Cresida nodded. “Yes. Get them mad. Even better if there’s a follow-on target we seem to be aiming for. Something they can’t let us reach. We hit them, then alter course to head for the high-value target.”
“Sancere’s got to be full of high-value targets,” someone else observed. “We should be able to identify something on the fly.”
Geary thought about the plan, gazing at the representation of Sancere’s system. “What if you get too deep into the Syndic defenses? I don’t want this to be a real suicide charge. I want you to be able to get out without being cut to pieces.”
Neeson studied the system display as well. “We should be able to do that. Set off on a course aimed at something valuable, the Syndics get themselves onto an intercept and crank on the speed, then we swing out, leaving them out of position. What is it we’re trying to distract them from, sir?”
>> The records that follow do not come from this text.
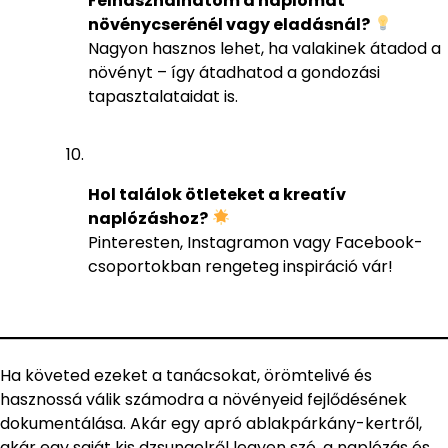
Felhasználhatom a naplómat
növénycserénél vagy eladásnál?
Nagyon hasznos lehet, ha valakinek átadod a
növényt – így átadhatod a gondozási
tapasztalataidat is.
Hol találok ötleteket a kreatív
naplózáshoz?
Pinteresten, Instagramon vagy Facebook-
csoportokban rengeteg inspiráció vár!
Ha követed ezeket a tanácsokat, örömtelivé és
hasznossá válik számodra a növényeid fejlődésének
dokumentálása. Akár egy apró ablakpárkány-kertről,
akár egy saját kis dzsungelről legyen szó, a naplózás és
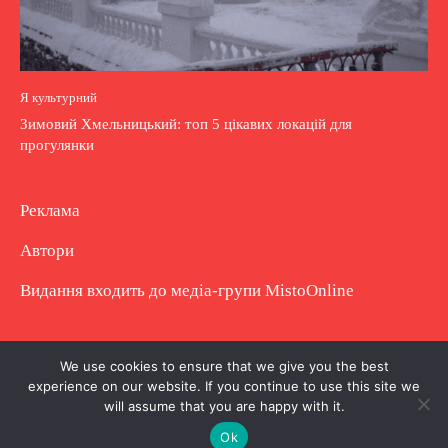
Я культурний
Зимовий Хмельницький: топ 5 цікавих локацій для
прогулянки
Реклама
Автори
Видання входить до медіа-групи
MistoOnline
Copyright © Повне використання матеріалу
We use cookies to ensure that we give you the best
experience on our website. If you continue to use this site we
заборонено. Частково можна з гіперпосиланням.
will assume that you are happy with it.
Ok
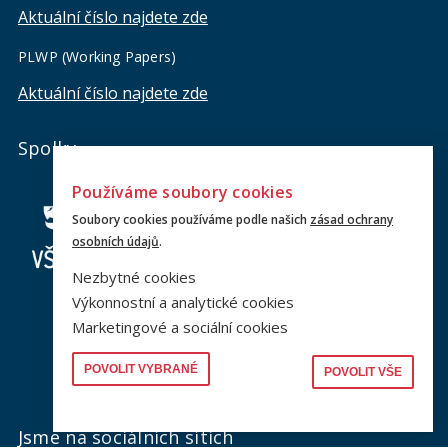
Aktuální číslo najdete zde
PLWP (Working Papers)
Aktuální číslo najdete zde
Spolky
Používáme soubory cookies
Soubory cookies používáme podle našich
zásad ochrany
osobních údajů
.
Nezbytné cookies
Výkonnostní a analytické cookies
Marketingové a sociální cookies
POVOLIT VYBRANÉ
POVOLIT VŠE
Jsme na sociálních sítích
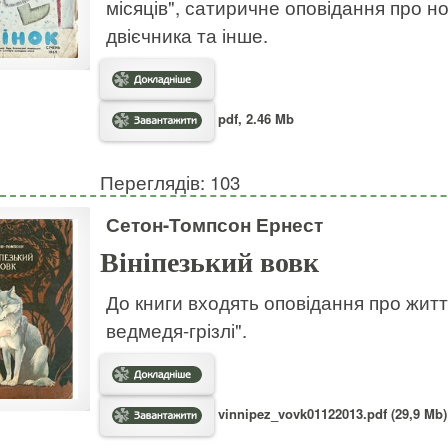
місяців", сатиричне оповідання про 
двієчника та інше.
pdf, 2.46 Mb
Переглядів: 103
Сетон-Томпсон Ернест
Вініпезький вовк
До книги входять оповідання про життя
ведмедя-грізлі".
vinnipez_vovk01122013.pdf (29,9 Mb)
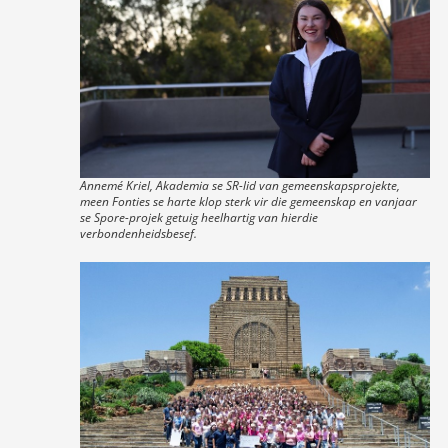
Annemé Kriel, Akademia se SR-lid van gemeenskapsprojekte,
meen Fonties se harte klop sterk vir die gemeenskap en vanjaar
se Spore-projek getuig heelhartig van hierdie
verbondenheidsbesef.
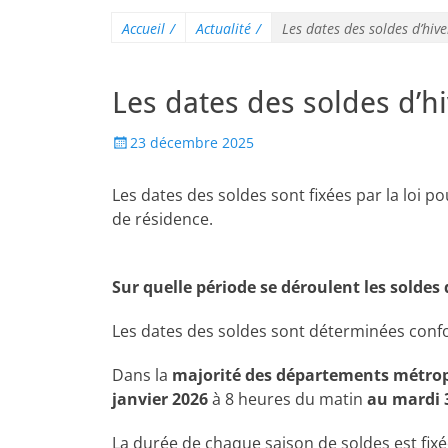
Accueil
/
Actualité
/
Les dates des soldes d’hiv
Les dates des soldes d’h
23 décembre 2025
Les dates des soldes sont fixées par la loi p
de résidence.
Sur quelle période se déroulent les soldes 
Les dates des soldes sont déterminées confo
Dans la
majorité des départements métrop
janvier 2026
à 8 heures du matin
au mardi 3
La durée de chaque saison de soldes est fix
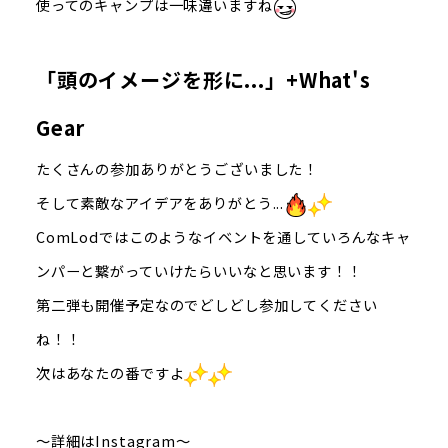
使ってのキャンプは一味違いますね
「頭のイメージを形に...」+What's
Gear
たくさんの参加ありがとうございました！
そして素敵なアイデアをありがとう...
ComLodではこのようなイベントを通していろんなキャ
ンパーと繋がっていけたらいいなと思います！！
第二弾も開催予定なのでどしどし参加してください
ね！！
次はあなたの番ですよ
～詳細はInstagram～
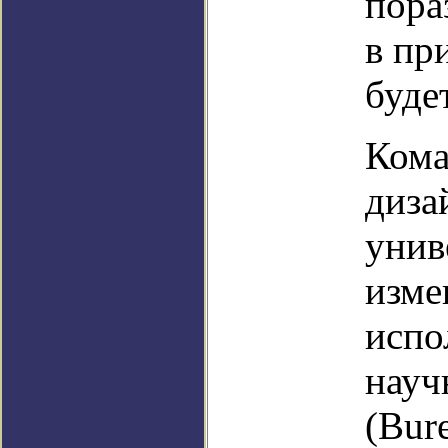
пора
в пр
будет
Кома
диза
унив
изме
испо
науч
(Bure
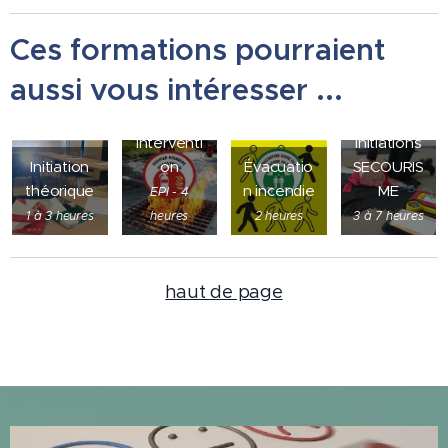
Ces formations pourraient
aussi vous intéresser ...
EPI - 1ère
Interventi
Initiations
Initiation
on
Évacuatio
SECOURIS
théorique
n incendie
ME
EPI - 4
1 à 3 heures
heures
2 heures
3 à 7 heures
haut de page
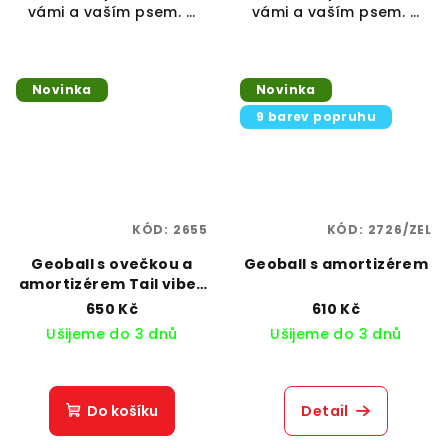
vámi a vaším psem. ...
vámi a vaším psem. ...
Novinka
Novinka
9 barev popruhu
KÓD:
2655
KÓD:
2726/ZEL
Geoball s ovečkou a
Geoball s amortizérem
amortizérem Tail vibes
only
650 Kč
610 Kč
Ušijeme do 3 dnů
Ušijeme do 3 dnů
Do košíku
Detail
“I want our fleet to get to the hypernet gate before any Syndic ships realize they need to flee through it and manage to get there. If we can seize the gate and block any departures, we’ll have all the time we need to destroy Syndic facilities at Sancere and then ride the Syndic hypernet system back to the doorstep of Alliance space.”
“If they destroy the gate…” Cresida began reluctantly.
“We won’t have to worry about Syndic reinforcements rushing in,” Geary replied.
“But the energy pulse might be dangerous.”
It seemed he’d found that expert on hypernet gates that he needed. “Tell me about it.”
Cresida gestured toward the representation of the Sancere hypernet gate on the display. “The gate is sort of a bound energy matrix. A hypernet key works by pairing the matrix of particles within a gate to the matrix of particles at another gate, establishing a path that ships can use. The matrix is held by these structures,” she pointed to objects ranked around the gate. “As you can see, there’s hundreds of them. They’re called tethers, even though they’re not really tethers, because in one sense they hold the particle matrix in the desired form. That’s how a gate would be destroyed, by disabling or destroying the tethers. But when that happens, the matrix breaks, and the bound energy is released.” A couple of the other commanders present nodded in agreement.
“Good description, Commander,” Geary replied. Geary imagined that the actual science behind the gates was far more complicated than what Cresida had summarized. He wished everyone he needed technical descriptions from could render them so simply and concisely. “How much energy and in what form?”
Cresida grimaced unhappily. “That’s a theoretical question. It’s never been tested in practice. One extreme says the breaking of a gate matrix would generate a supernova-scale burst of energy.”
“A supernova?” Geary questioned, incredulous. “A supernova puts out as much energy in one blast as a star puts out over a ten billion year life span. An explosion like that would fry not only everything inside the entire star system it’s in but also surrounding star systems.”
“Yes,” Cresida agreed. “That’d be a negative outcome, obviously.”
“Obviously,” Geary agreed.
“But the other extreme says the energy in the matrix would, uh, fold in upon itself, like an infinite origami, getting ever smaller and tighter until it dropped into another state of existence and was lost to this universe. Energy output in this universe would be zero.”
Geary sat down, looking around and seeing the other knowledgeable commanders agreeing with Cresida again. “Then our two extremes are that the destruction of a gate would destroy an entire star system and adjacent star systems, or it’d do nothing at all. But what level of energy release is regarded as the most probable outcome?”
Cresida looked to her fellows as she spoke. “Most scientists believe the energy output would fall somewhere between less than that of a supernova and more than nothing, but no one’s been able to confidently predict how much that would be.”
“You’re kidding.”
“No, sir.”
“That’s the best science can offer? And those gates got built knowing they could potentially blow the hell out of this part of the galaxy?”
“Yes, sir.”
“They let you go really fast,” Commander Neeson noted.
Geary stared at the representation of the hypernet gate at Sancere, wondering just how many disasters traced their origin to the human desire to travel faster than before. I’ve been wondering if nonhuman intelligences might be tied somehow to this horribly destructive war we’ve been fighting for the last century. But I ought to know by now that humans don’t need nonhuman intelligences to influence us to do something stupid.
Hey. Wait a minute. “Why is it we don’t know more about this? We designed and built the hypernet system. How could we be so uncertain about important characteristics of it?”